Generative artificial intelligence has catalyzed a historic reallocation of capital across the tech sector, with OpenAI sitting firmly at the center of the boom. As the company’s valuation skyrockets into the hundreds of billions, eager investors are actively searching for ways to add the ChatGPT creator to their portfolios. Navigating the current investment landscape requires understanding the firm's complex private ownership structure, the timeline for its inevitable public market debut, and the strategic partnerships offering indirect exposure today.

No, OpenAI is a privately held company and does not trade on the Nasdaq, the New York Stock Exchange, or any other public market. Investors frequently ask what the OpenAI ticker symbol is, but the reality is that one does not exist yet. Retail investors cannot log into a standard brokerage account to buy shares, and there is no official OpenAI stock code or publicly quoted OpenAI stock price available to the general public. Currently, equity in the company changes hands exclusively through private secondary markets restricted to institutional and accredited investors.
OpenAI remains private because it has successfully secured hundreds of billions in private capital, eliminating the immediate financial pressure that usually forces tech startups to seek public market liquidity. Through continuous private funding rounds—culminating in a staggering $852 billion valuation in early 2026—the company has financed its massive compute and talent costs strictly through corporate partnerships and institutional venture capital.
This access to near-unlimited private funding allows the company to avoid Wall Street's relentless quarterly earnings demands and public regulatory scrutiny. CEO Sam Altman has been vocal about his reluctance to go public, stating in late 2025 that he was "0% excited" to be a public company CEO and describing the prospect of managing public shareholders as "really annoying."
Despite this executive hesitation, the sheer scale of the company's equity distribution means an OpenAI IPO is a mathematical and legal inevitability. Private market shareholder limits, combined with the need to provide liquidity for early investors and thousands of employees, are forcing the issue. Aligning with internal timelines, financial analysts note the company has prepared paperwork with banks like Goldman Sachs and Morgan Stanley for a potential filing targeting a late 2026 public offering. Until that offering materializes, investors searching for pure-play AI stock tickers must look toward OpenAI's publicly traded hardware and cloud partners rather than the AI lab itself.
Following a highly scrutinized corporate restructuring in October 2025, OpenAI transitioned from a non-profit-controlled "capped-profit" entity into a Public Benefit Corporation (PBC). This legal conversion allowed the firm to issue conventional equity and eliminate arbitrary caps on investor returns, triggering a dramatic upward shift in its OpenAI valuation history.

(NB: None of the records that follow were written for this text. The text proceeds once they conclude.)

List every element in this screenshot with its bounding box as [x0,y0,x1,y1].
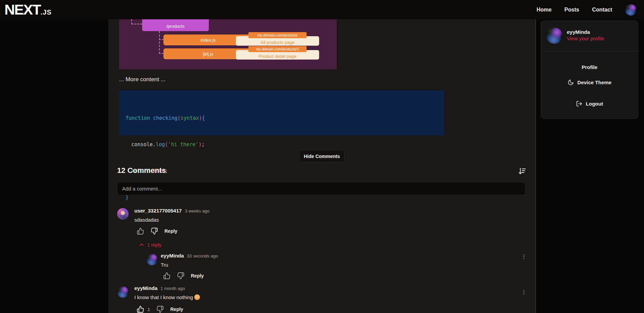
post-code-block: function checking(syntax){ console.log('… [119,90,444,135]
profile-panel-avatar[interactable] [546,27,562,44]
replies-toggle[interactable]: 1 reply [139,242,161,248]
replies-toggle-label: 1 reply [147,242,161,248]
code-line: function checking(syntax){ [126,114,444,122]
like-icon[interactable] [137,227,144,235]
comment-actions: 1 Reply [137,306,183,313]
view-profile-link[interactable]: View your profile [567,36,604,41]
menu-item-device-theme[interactable]: Device Theme [541,79,638,86]
like-icon[interactable] [163,272,171,280]
dislike-icon[interactable] [177,272,184,280]
code-token: 'hi there' [168,141,198,148]
nav-link-posts[interactable]: Posts [564,7,579,13]
post-more-content-text: ... More content ... [119,76,165,83]
scrollbar-track[interactable] [535,19,536,313]
reply-button[interactable]: Reply [164,228,177,234]
diagram-url-label: my-domain.com/products/1 [248,46,307,52]
sort-comments-icon[interactable] [518,167,527,176]
code-token: log [156,141,165,148]
comment-header: eyyMinda 1 month ago [134,285,185,291]
diagram-connector [159,39,163,40]
comment-options-kebab-icon[interactable] [520,253,527,261]
comment-text-body: I know that I know nothing [134,294,193,300]
reply-timestamp: 33 seconds ago [187,253,218,259]
code-token: . [153,141,156,148]
code-token: ) [199,115,202,121]
code-token: console [131,141,153,148]
post-content-column: /products index.js my-domain.com/product… [108,19,535,313]
profile-panel-username: eyyMinda [567,29,590,35]
exploding-head-emoji: 🤯 [194,294,200,300]
navbar-links: Home Posts Contact [536,4,644,16]
comment-actions: Reply [137,227,177,235]
diagram-root-node: /products [142,19,209,31]
code-token: ) [199,141,202,148]
add-comment-input[interactable] [117,182,526,195]
moon-icon [568,79,574,86]
profile-dropdown-panel: eyyMinda View your profile Profile Devic… [541,21,638,119]
dislike-icon[interactable] [151,227,158,235]
code-line: return true; [126,166,444,175]
logo-suffix: .JS [41,8,52,16]
code-token: syntax [181,115,199,121]
code-token: checking [153,115,177,121]
chevron-up-icon [139,242,145,248]
comments-count-heading: 12 Comments [117,166,166,175]
code-token: { [202,115,205,121]
comment-options-kebab-icon[interactable] [520,288,527,296]
comment-header: user_332177005417 3 weeks ago [134,208,209,214]
top-navbar: NEXT .JS Home Posts Contact [0,0,644,19]
code-line: console.log('hi there'); [126,140,444,149]
post-diagram-image: /products index.js my-domain.com/product… [119,19,337,69]
dislike-icon[interactable] [156,306,164,313]
comment-timestamp: 3 weeks ago [185,208,209,214]
comment-author[interactable]: eyyMinda [134,285,157,291]
like-icon[interactable] [137,306,144,313]
comment-text: I know that I know nothing🤯 [134,294,200,300]
reply-avatar[interactable] [146,254,158,265]
reply-header: eyyMinda 33 seconds ago [161,253,218,259]
diagram-connector [159,31,160,54]
reply-author[interactable]: eyyMinda [161,253,184,259]
profile-menu-label: Profile [582,64,598,70]
navbar-user-avatar[interactable] [625,4,637,16]
comment-text: sdasdadas [134,217,159,223]
logo-text: NEXT [4,2,41,17]
panel-divider [541,51,638,51]
code-token: function [126,115,153,121]
menu-item-profile[interactable]: Profile [541,64,638,70]
logout-label: Logout [586,101,603,107]
comment-timestamp: 1 month ago [160,286,185,291]
hide-comments-button[interactable]: Hide Comments [299,150,345,162]
diagram-connector [131,24,142,24]
reply-button[interactable]: Reply [170,307,183,312]
nextjs-logo[interactable]: NEXT .JS [0,2,52,17]
diagram-url-label: my-domain.com/products [248,32,307,38]
comment-author[interactable]: user_332177005417 [134,208,182,214]
comment-avatar[interactable] [117,286,129,298]
menu-item-logout[interactable]: Logout [541,100,638,107]
reply-text: Tru [161,262,168,268]
code-token: ; [202,141,205,148]
logout-icon [576,100,582,107]
reply-button[interactable]: Reply [191,273,204,278]
device-theme-label: Device Theme [577,80,612,85]
diagram-connector [159,53,163,54]
reply-actions: Reply [163,272,204,280]
code-token: ( [178,115,181,121]
nav-link-contact[interactable]: Contact [592,7,612,13]
nav-link-home[interactable]: Home [536,7,551,13]
like-count: 1 [148,307,150,312]
comment-avatar[interactable] [117,208,129,220]
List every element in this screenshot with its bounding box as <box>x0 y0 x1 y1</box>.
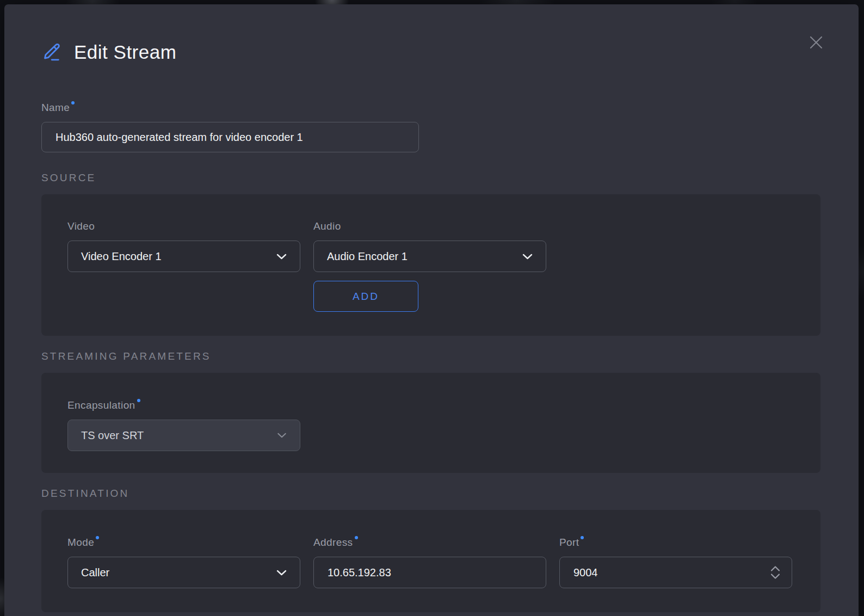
streaming-parameters-card: Encapsulation TS over SRT <box>41 373 820 473</box>
address-field: Address <box>313 536 546 588</box>
address-label: Address <box>313 536 546 549</box>
video-select[interactable]: Video Encoder 1 <box>67 241 300 272</box>
encapsulation-field: Encapsulation TS over SRT <box>67 399 300 451</box>
streaming-parameters-heading: STREAMING PARAMETERS <box>41 350 825 362</box>
close-icon <box>808 34 824 51</box>
streaming-parameters-section: STREAMING PARAMETERS Encapsulation TS ov… <box>41 350 825 473</box>
chevron-down-icon <box>276 254 287 260</box>
destination-section: DESTINATION Mode Caller Address <box>41 488 825 612</box>
chevron-down-icon <box>276 570 287 576</box>
required-dot <box>355 536 358 539</box>
source-section-heading: SOURCE <box>41 172 825 184</box>
mode-field: Mode Caller <box>67 536 300 588</box>
name-label: Name <box>41 101 825 114</box>
name-input[interactable] <box>41 122 419 152</box>
chevron-down-icon <box>277 433 287 438</box>
source-section: SOURCE Video Video Encoder 1 Audio Audio… <box>41 172 825 336</box>
audio-select-value: Audio Encoder 1 <box>327 250 408 263</box>
chevron-up-down-icon[interactable] <box>769 565 781 580</box>
destination-heading: DESTINATION <box>41 488 825 500</box>
close-button[interactable] <box>805 32 827 53</box>
source-card: Video Video Encoder 1 Audio Audio Encode… <box>41 194 820 336</box>
chevron-down-icon <box>522 254 533 260</box>
port-label: Port <box>559 536 792 549</box>
audio-field: Audio Audio Encoder 1 ADD <box>313 220 546 312</box>
port-input[interactable] <box>559 557 792 588</box>
add-button[interactable]: ADD <box>313 281 418 312</box>
dialog-title: Edit Stream <box>74 41 176 63</box>
required-dot <box>137 399 140 402</box>
edit-stream-dialog: Edit Stream Name SOURCE Video Video Enco… <box>4 4 859 616</box>
mode-select[interactable]: Caller <box>67 557 300 588</box>
encapsulation-select[interactable]: TS over SRT <box>67 420 300 451</box>
destination-card: Mode Caller Address Port <box>41 510 820 612</box>
encapsulation-label: Encapsulation <box>67 399 300 411</box>
name-field: Name <box>41 101 825 152</box>
mode-label: Mode <box>67 536 300 549</box>
encapsulation-select-value: TS over SRT <box>81 429 144 442</box>
audio-select[interactable]: Audio Encoder 1 <box>313 241 546 272</box>
address-input[interactable] <box>313 557 546 588</box>
audio-label: Audio <box>313 220 546 232</box>
video-field: Video Video Encoder 1 <box>67 220 300 272</box>
port-field: Port <box>559 536 792 588</box>
required-dot <box>581 536 584 539</box>
video-label: Video <box>67 220 300 232</box>
dialog-header: Edit Stream <box>41 4 825 63</box>
required-dot <box>96 536 99 539</box>
video-select-value: Video Encoder 1 <box>81 250 162 263</box>
mode-select-value: Caller <box>81 566 109 579</box>
pencil-icon <box>41 41 63 63</box>
required-dot <box>71 101 75 104</box>
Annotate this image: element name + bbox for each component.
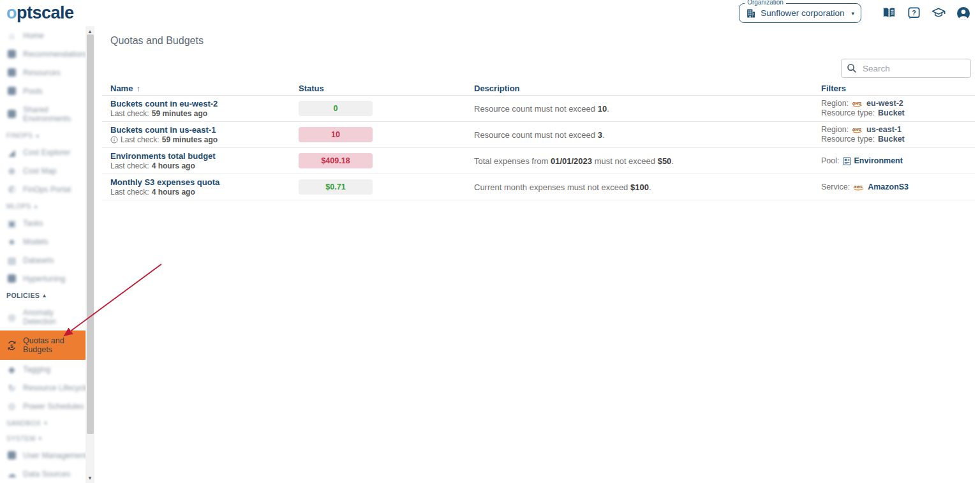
sidebar-section-sandbox[interactable]: SANDBOX▾ <box>0 415 85 431</box>
table-header-row: Name↑ Status Description Filters <box>102 81 975 96</box>
home-icon: ⌂ <box>6 30 17 41</box>
sidebar-item-label: Power Schedules <box>23 402 84 411</box>
column-header-name[interactable]: Name↑ <box>102 84 299 93</box>
filter-line: Region:awsus-east-1 <box>821 125 975 135</box>
status-cell: 10 <box>299 127 474 142</box>
sidebar-item-anomaly-detection[interactable]: ◎Anomaly Detection <box>0 303 85 331</box>
profile-avatar-icon[interactable] <box>956 6 971 21</box>
filter-value: Bucket <box>878 108 905 118</box>
svg-text:?: ? <box>912 9 916 17</box>
sidebar-item-datasets[interactable]: ▤Datasets <box>0 251 85 269</box>
sidebar-item-label: Cost Explorer <box>23 148 71 157</box>
sidebar-item-hypertuning[interactable]: Hypertuning <box>0 269 85 288</box>
sidebar: ⌂HomeRecommendationsResourcesPoolsShared… <box>0 26 94 483</box>
quota-name-link[interactable]: Buckets count in us-east-1 <box>110 125 299 135</box>
chevron-down-icon: ▾ <box>851 10 854 17</box>
resources-icon <box>6 67 17 78</box>
table-row: Monthly S3 expenses quotaLast check:4 ho… <box>102 174 975 200</box>
name-cell: Buckets count in us-east-1Last check:59 … <box>102 125 299 144</box>
name-cell: Environments total budgetLast check:4 ho… <box>102 151 299 170</box>
filter-line: Resource type:Bucket <box>821 135 975 144</box>
sidebar-item-label: Shared Environments <box>23 105 83 123</box>
sidebar-item-label: Home <box>23 31 44 40</box>
anomaly-detection-icon: ◎ <box>6 311 17 322</box>
sidebar-item-resource-lifecycle[interactable]: ↻Resource Lifecycle <box>0 378 85 397</box>
status-chip: 0 <box>299 101 373 116</box>
section-label: SANDBOX <box>6 419 41 427</box>
filter-line: Region:awseu-west-2 <box>821 99 975 108</box>
sidebar-section-mlops[interactable]: MLOPS▴ <box>0 198 85 214</box>
sidebar-item-data-sources[interactable]: ☁Data Sources <box>0 464 85 483</box>
scrollbar-thumb[interactable] <box>87 34 94 434</box>
sidebar-item-tagging[interactable]: ◆Tagging <box>0 360 85 378</box>
sidebar-item-label: User Management <box>23 451 87 460</box>
filter-value-link[interactable]: Environment <box>854 156 903 166</box>
section-label: MLOPS <box>6 202 31 210</box>
sidebar-section-policies[interactable]: POLICIES▴ <box>0 288 85 303</box>
cost-map-icon: ⊕ <box>6 165 17 176</box>
sidebar-item-models[interactable]: ★Models <box>0 232 85 251</box>
status-cell: $409.18 <box>299 153 474 168</box>
building-icon <box>746 8 756 19</box>
app-logo[interactable]: optscale <box>6 4 74 22</box>
sidebar-item-label: Datasets <box>23 256 54 265</box>
info-icon <box>110 136 118 144</box>
sort-asc-icon: ↑ <box>136 84 140 93</box>
search-input[interactable] <box>861 63 965 74</box>
sidebar-item-label: Recommendations <box>23 50 89 59</box>
organization-value: Sunflower corporation <box>761 8 844 18</box>
sidebar-item-label: Cost Map <box>23 167 57 175</box>
filter-line: Pool:Environment <box>821 156 975 166</box>
sidebar-item-finops-portal[interactable]: ✆FinOps Portal <box>0 180 85 198</box>
section-label: FINOPS <box>6 131 33 139</box>
status-chip: $0.71 <box>299 179 373 195</box>
sidebar-item-label: Data Sources <box>23 470 71 479</box>
sidebar-section-finops[interactable]: FINOPS▴ <box>0 128 85 143</box>
pools-icon <box>6 85 17 96</box>
tasks-icon: ▣ <box>6 218 17 228</box>
recommendations-icon <box>6 48 17 59</box>
sidebar-item-recommendations[interactable]: Recommendations <box>0 45 85 63</box>
sidebar-item-shared-environments[interactable]: Shared Environments <box>0 100 85 128</box>
quota-name-link[interactable]: Monthly S3 expenses quota <box>110 177 299 187</box>
filter-line: Resource type:Bucket <box>821 108 975 118</box>
sidebar-nav: ⌂HomeRecommendationsResourcesPoolsShared… <box>0 26 85 483</box>
sidebar-item-cost-explorer[interactable]: ◢Cost Explorer <box>0 143 85 161</box>
organization-selector[interactable]: Organization Sunflower corporation ▾ <box>739 3 861 23</box>
pool-icon <box>843 157 851 165</box>
models-icon: ★ <box>6 236 17 247</box>
logo-rest: ptscale <box>17 3 74 22</box>
status-chip: $409.18 <box>299 153 373 168</box>
sidebar-item-power-schedules[interactable]: ⊙Power Schedules <box>0 397 85 415</box>
sidebar-item-pools[interactable]: Pools <box>0 82 85 100</box>
collapse-up-icon: ▴ <box>43 292 46 299</box>
page-title: Quotas and Budgets <box>110 35 980 47</box>
sidebar-item-quotas-and-budgets[interactable]: $Quotas and Budgets <box>0 331 85 360</box>
sidebar-item-resources[interactable]: Resources <box>0 63 85 82</box>
sidebar-item-user-management[interactable]: User Management <box>0 446 85 464</box>
search-box <box>841 59 971 78</box>
sidebar-item-tasks[interactable]: ▣Tasks <box>0 214 85 232</box>
quota-name-link[interactable]: Buckets count in eu-west-2 <box>110 99 299 108</box>
column-header-description[interactable]: Description <box>474 84 821 93</box>
filter-value: us-east-1 <box>866 125 902 135</box>
sidebar-section-system[interactable]: SYSTEM▾ <box>0 431 85 446</box>
quota-name-link[interactable]: Environments total budget <box>110 151 299 161</box>
column-header-filters[interactable]: Filters <box>821 84 975 93</box>
filter-value-link[interactable]: AmazonS3 <box>868 182 909 192</box>
documentation-book-icon[interactable] <box>881 6 896 21</box>
aws-icon: aws <box>853 184 865 191</box>
sidebar-item-cost-map[interactable]: ⊕Cost Map <box>0 161 85 180</box>
academy-cap-icon[interactable] <box>931 6 946 21</box>
sidebar-item-label: Tagging <box>23 365 50 374</box>
sidebar-scrollbar[interactable]: ▲ ▼ <box>85 26 94 483</box>
name-cell: Buckets count in eu-west-2Last check:59 … <box>102 99 299 118</box>
sidebar-item-home[interactable]: ⌂Home <box>0 26 85 45</box>
status-cell: $0.71 <box>299 179 474 195</box>
column-header-status[interactable]: Status <box>299 84 474 93</box>
scroll-down-icon[interactable]: ▼ <box>85 474 94 482</box>
filter-value: Bucket <box>878 135 905 144</box>
quotas-table: Name↑ Status Description Filters Buckets… <box>102 81 975 200</box>
help-question-icon[interactable]: ? <box>906 6 921 21</box>
last-check-text: Last check:4 hours ago <box>110 161 299 170</box>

Today, OpenAI's cap table is overwhelmingly dominated by corporate balance sheets rather than traditional Sand Hill Road venture capitalists. The current equity distribution reflects the immense capital required to sustain operations, especially as OpenAI revenue reached an unprecedented $5.7 billion in the first quarter of 2026 alone.
| Shareholder Category | Estimated Equity Stake | Strategic Role & Characteristics |
|---|---|---|
| Microsoft | 27% – 28% | The largest single external shareholder; secures exclusive Azure cloud integration and substantial long-term intellectual property rights. |
| OpenAI Foundation | ~26% | The original nonprofit entity; retains significant equity to ensure the PBC balances commercial profit with AI safety mandates. |
| Employees & Alumni | ~25% | Distributed across current and former staff; this massive equity pool is utilized to attract elite engineering talent away from Meta and Google. |
| Corporate & VC Backers | ~21% – 22% | Includes SoftBank (which led a pivotal $41B round), Nvidia, Amazon, Thrive Capital, Dragoneer, and Khosla Ventures. |
| Sam Altman (CEO) | 0% | Unconventionally holds no direct equity in the $852 billion company, a structural decision designed to avoid direct financial conflicts of interest. |
This cap table illustrates a sharp departure from standard tech startups. Strategic corporate investors—namely Microsoft, SoftBank, Amazon, and Nvidia—collectively hold nearly half the company, dwarfing the stakes held by early venture capital firms. For retail traders wondering when will OpenAI stock go public, this concentrated corporate ownership means the eventual public float will likely involve navigating heavy lock-up periods, complex voting structures, and heavy institutional control over the initial OpenAI ticker symbol.
An OpenAI initial public offering is projected to be one of the largest in corporate history, potentially debuting at a valuation exceeding $1 trillion in late 2026 [1, 4]. The listing will test whether public markets are willing to absorb unprecedented market capitalization from a company with massive revenue growth but billions in projected structural losses [4].
OpenAI’s most recent private funding round in March 2026 valued the company at $852 billion, establishing a floor that suggests public shares would price the company at or above $1 trillion [1, 4]. The firm secured $122 billion in committed capital during that round, reflecting sustained institutional appetite despite the lack of near-term profitability [1, 4].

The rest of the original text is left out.